# Federated Linear Regression

Linear Regression(LinR) is a simple statistic model widely used for
predicting continuous numbers. FATE provides Heterogeneous Linear
Regression(HeteroLinR) and SSHE Linear Regression(HeteroSSHELinR). 

Below lists features of HeteroLinR & HeteroSSHELinR models:

| Linear Model    	| Arbiter-less Training                                                       	| Weighted Training                                                                                 	| Multi-Host                                                                                     	| Cross Validation                                                                       	| Warm-Start/CheckPoint                                                                          	|
|-----------------	|-----------------------------------------------------------------------------	|---------------------------------------------------------------------------------------------------	|------------------------------------------------------------------------------------------------	|----------------------------------------------------------------------------------------	|------------------------------------------------------------------------------------------------	|
| Hetero LinR     	| &cross;                                                                     	| [&check;](../../examples/pipeline/hetero_linear_regression/pipeline-hetero-linr-sample-weight.py) 	| [&check;](../../examples/pipeline/hetero_linear_regression/pipeline-hetero-linr-multi-host.py) 	| [&check;](../../examples/pipeline/hetero_linear_regression/pipeline-hetero-linr-cv.py) 	| [&check;](../../examples/pipeline/hetero_linear_regression/pipeline-hetero-linr-warm-start.py) 	|
| Hetero SSHELinR 	| [&check;](../../examples/pipeline/hetero_sshe_linr/pipeline-hetero-linr.py) 	| [&check;](../../examples/pipeline/hetero_sshe_linr/pipeline-hetero-linr-sample-weight.py)         	| &cross;                                                                                        	| [&check;](../../examples/pipeline/hetero_sshe_linr/pipeline-hetero-linr-cv.py)         	| [&check;](../../examples/pipeline/hetero_sshe_linr/pipeline-hetero-linr-warm-start.py)         	|

## Heterogeneous LinR

HeteroLinR also supports multi-Host training.
You can specify multiple hosts in the job configuration file like the
provided
<span class="title-ref">examples/dsl/v2/hetero\_linear\_regression</span>.

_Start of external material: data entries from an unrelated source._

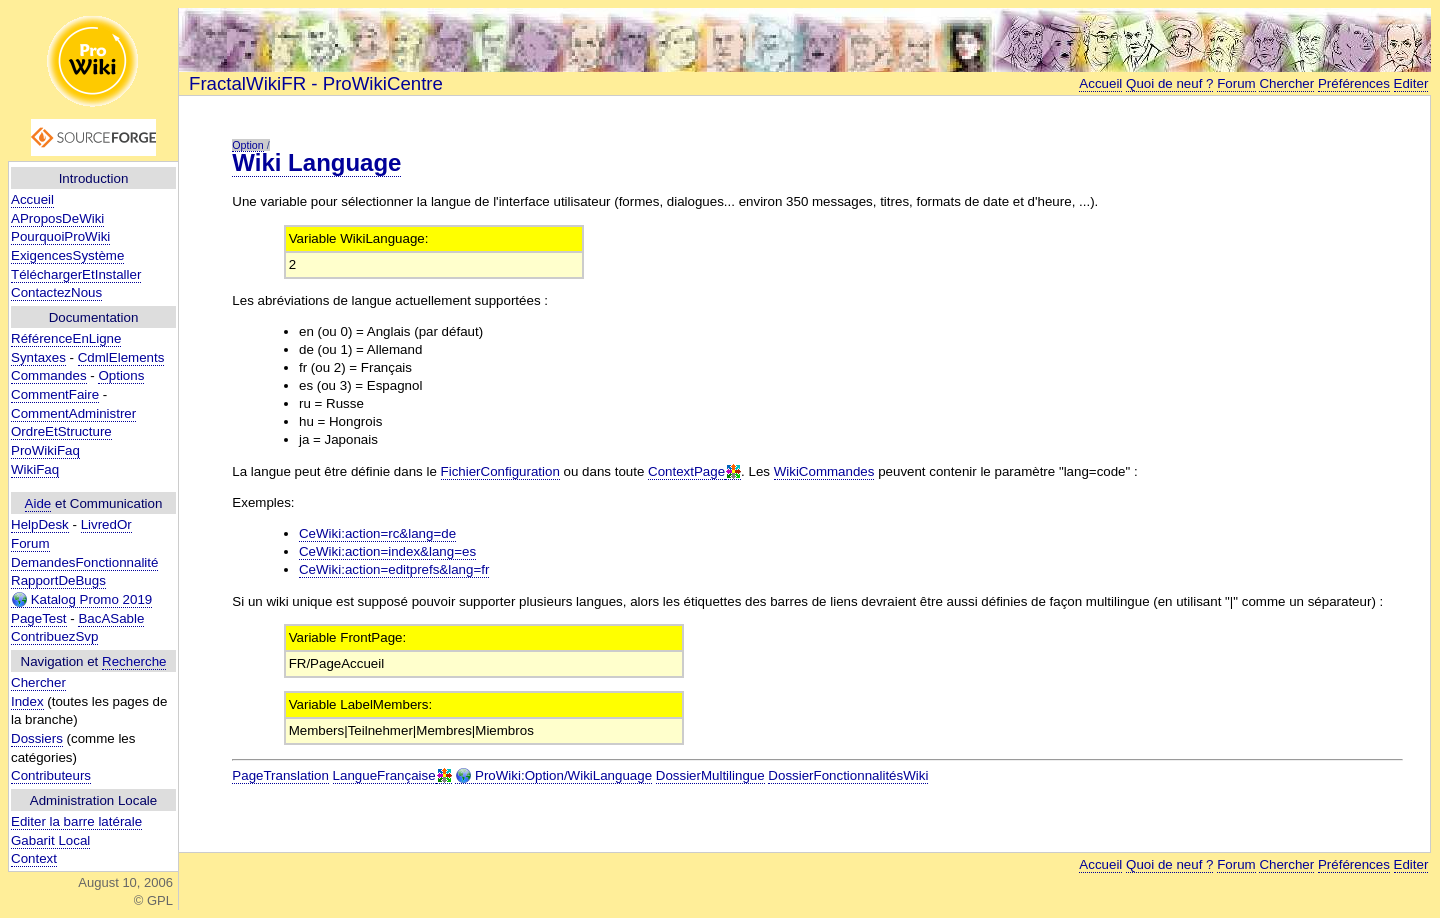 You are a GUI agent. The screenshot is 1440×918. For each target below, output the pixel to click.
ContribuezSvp (54, 636)
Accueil (32, 199)
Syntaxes (38, 357)
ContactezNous (56, 292)
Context (34, 858)
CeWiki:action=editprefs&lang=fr (394, 569)
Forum (30, 543)
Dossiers (37, 738)
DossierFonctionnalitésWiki (848, 775)
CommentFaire (55, 394)
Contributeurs (51, 775)
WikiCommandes (824, 471)
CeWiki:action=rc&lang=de (377, 533)
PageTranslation (280, 775)
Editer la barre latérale (76, 821)
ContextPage (686, 471)
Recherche (134, 661)
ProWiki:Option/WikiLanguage (553, 776)
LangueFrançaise (384, 775)
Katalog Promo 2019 (81, 600)
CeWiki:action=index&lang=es (387, 551)
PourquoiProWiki (60, 236)
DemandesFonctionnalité (84, 562)
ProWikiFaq (45, 450)
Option (247, 145)
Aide (38, 503)
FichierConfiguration (500, 471)
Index (27, 701)
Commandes (49, 375)
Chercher (38, 682)
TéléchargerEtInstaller (76, 274)
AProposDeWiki (57, 218)
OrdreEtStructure (61, 431)
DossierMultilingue (710, 775)
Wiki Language (316, 162)
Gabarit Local (50, 840)
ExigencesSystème (67, 255)
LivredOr (106, 524)
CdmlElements (121, 357)
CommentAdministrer (73, 413)
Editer (1411, 83)
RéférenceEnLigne (66, 338)
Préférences (1354, 83)
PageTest (39, 618)
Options (121, 375)
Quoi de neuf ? (1169, 83)
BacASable (111, 618)
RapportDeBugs (58, 580)
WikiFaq (35, 469)
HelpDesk (40, 524) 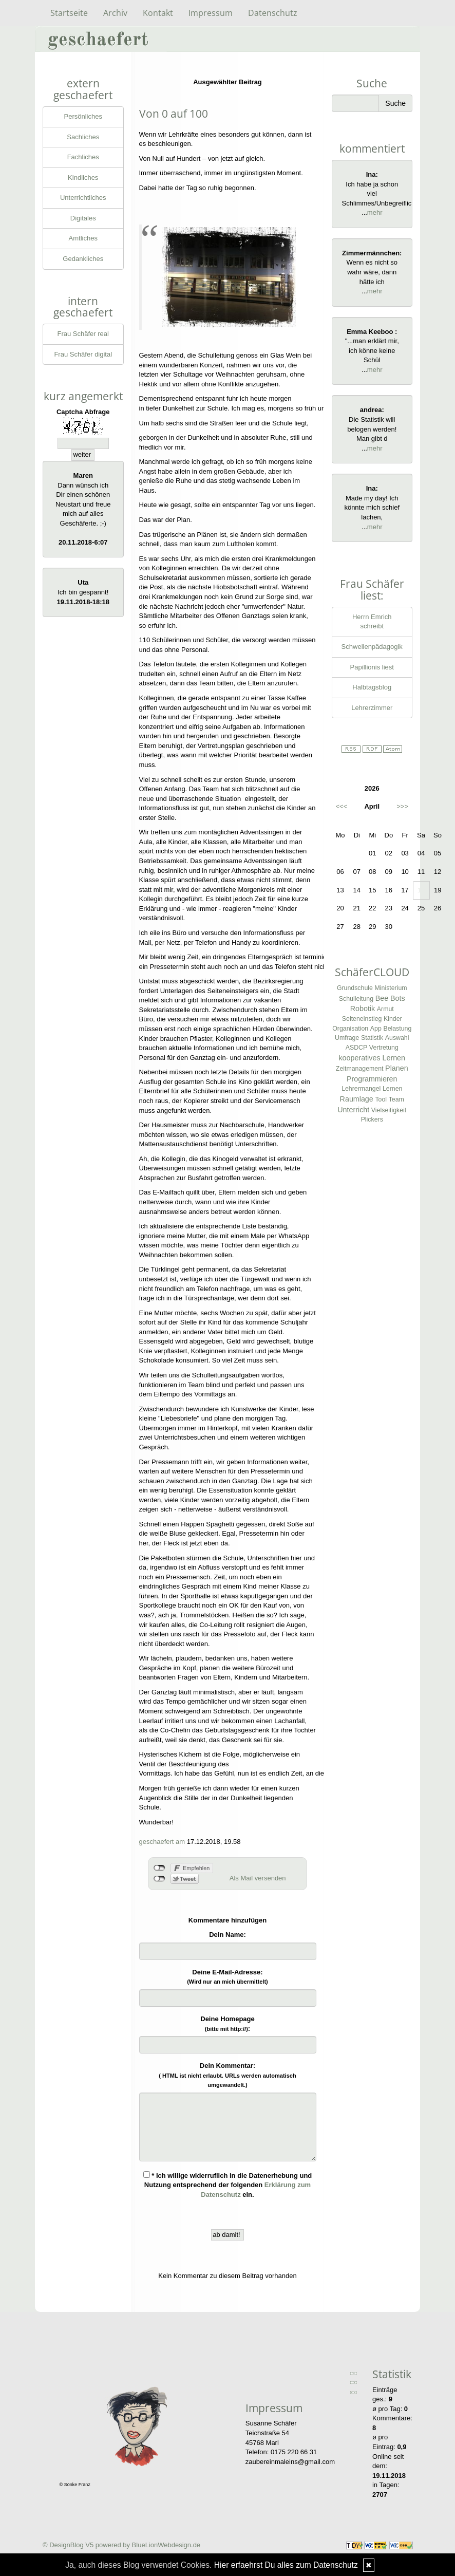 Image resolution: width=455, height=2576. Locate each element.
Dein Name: (227, 1934)
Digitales (83, 218)
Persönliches (83, 116)
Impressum (210, 12)
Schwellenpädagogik (372, 646)
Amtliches (83, 238)
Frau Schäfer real (83, 334)
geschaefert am (162, 1841)
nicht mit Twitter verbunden (159, 1879)
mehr (375, 212)
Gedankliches (83, 259)
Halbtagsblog (371, 687)
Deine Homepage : (227, 2023)
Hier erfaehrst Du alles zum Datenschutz (286, 2565)
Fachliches (83, 157)
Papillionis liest (372, 667)
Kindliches (83, 177)
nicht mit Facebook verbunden (159, 1868)
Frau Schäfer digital (83, 354)
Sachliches (83, 137)
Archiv (115, 12)
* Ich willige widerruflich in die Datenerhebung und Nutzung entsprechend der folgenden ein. (227, 2184)
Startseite (69, 12)
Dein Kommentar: (227, 2075)
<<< (342, 806)
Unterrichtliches (83, 197)
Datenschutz (272, 12)
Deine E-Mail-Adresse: (227, 1976)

Here we simplify participants of the federation process into three
parties. Party A represents Guest, party B represents Host. Party C,
which is also known as “Arbiter,” is a third party that works as
coordinator. Party C is responsible for generating private and public
keys.

The process of HeteroLinR training is shown below:

![Figure 1 (Federated HeteroLinR
Principle)](../images/HeteroLinR.png)

A sample alignment process is conducted before training. The sample
alignment process identifies overlapping samples in databases of all
parties. The federated model is built based on the overlapping samples.
The whole sample alignment process is conducted in encryption mode, and
so confidential information (e.g. sample ids) will not be leaked.

In the training process, party A and party B each compute the elements
needed for final gradients. Arbiter aggregates, calculates, and
transfers back the final gradients to corresponding parties. For more
details on the secure model-building process, please refer to this
[paper.](https://arxiv.org/pdf/1902.04885.pdf)

<!-- mkdocs
## Param

::: federatedml.param.linear_regression_param
    rendering:
      heading_level: 3
      show_source: true
      show_root_heading: true
      show_root_toc_entry: false
      show_root_full_path: false
-->

## Features

1.  L1 & L2 regularization

2.  Mini-batch mechanism

3.  Five optimization methods:
    
    >   - sgd  
    >     gradient descent with arbitrary batch size
    > 
    >   - rmsprop  
    >     RMSProp
    > 
    >   - adam  
    >     Adam
    > 
    >   - adagrad  
    >     AdaGrad
    > 
    >   - nesterov\_momentum\_sgd  
    >     Nesterov Momentum
    > 
    >   - stochastic quansi-newton  
    >     The algorithm details can refer to [this paper](https://arxiv.org/abs/1912.00513v2).

4.  Three converge criteria:
    
    >   - diff  
    >     Use difference of loss between two iterations, not available
    >     for multi-host training
    > 
    >   - abs  
    >     Use the absolute value of loss
    > 
    >   - weight\_diff  
    >     Use difference of model weights

5.  Support multi-host modeling task. For details on how to configure
    for multi-host modeling task, please refer to this
    [guide](../tutorial/dsl_conf/dsl_conf_v2_setting_guide.md)

6.  Support validation for every arbitrary iterations

7.  Learning rate decay mechanism

8.  Support early stopping mechanism, which checks for performance
    change on specified metrics over training rounds. Early stopping is
    triggered when no improvement is found at early stopping rounds.

9.  Support sparse format data as input.

10. Support stepwise. For details on stepwise mode, please refer to
    [stepwise](stepwise.md) .


## Hetero-SSHE-LinR features:

1.  L1 & L2 regularization

2.  Mini-batch mechanism

3. Support different encrypt-mode to balance speed and security

4. Support early-stopping mechanism

5. Support setting arbitrary metrics for validation during training

6. Support model encryption with host model